1. Make the first step tiny and specific

“Work on the report” is vague. “Open the doc and write the first bullet of the intro” is doable. Break the task until the next action is something you can do in under 5 minutes. An AI coach or a simple “what’s the one thing?” prompt can force that clarity.

2. Time-box instead of open-ended work

“I’ll work on this until it’s done” invites drift. “I’ll do one 25-minute Pomodoro on this” gives a clear start and end. Commit to one session; finishing the whole task is a separate goal.
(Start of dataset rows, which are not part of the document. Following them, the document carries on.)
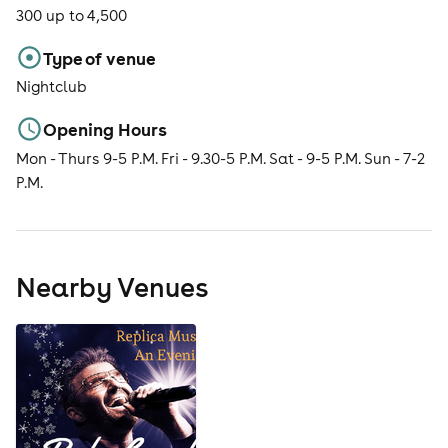
300 up to 4,500
Type of venue
Nightclub
Opening Hours
Mon - Thurs 9-5 P.M. Fri - 9.30-5 P.M. Sat - 9-5 P.M. Sun - 7-2
P.M.
Nearby Venues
Tools that let you assign sessions per task (e.g. “this todo = 2 Pomodoros”) make this concrete.

3. Reduce friction to start

If opening the app, choosing a task, and starting the timer takes 3 minutes, you’ll delay. The ideal flow: open app → see one suggested or default task → tap “Start” → timer runs. Fewer steps, fewer excuses.

4. Log distractions without guilt

Noticing what pulls you away (phone, email, “quick” search) is data. Log it in one tap instead of judging yourself. Over time you see patterns and can change the environment (e.g. phone in another room for the next session).

Putting this together: get clear on the next tiny step, time-box with a Pomodoro, make starting as easy as one tap, and treat distractions as feedback. That’s how you go from “I’ll do it later” to actually starting.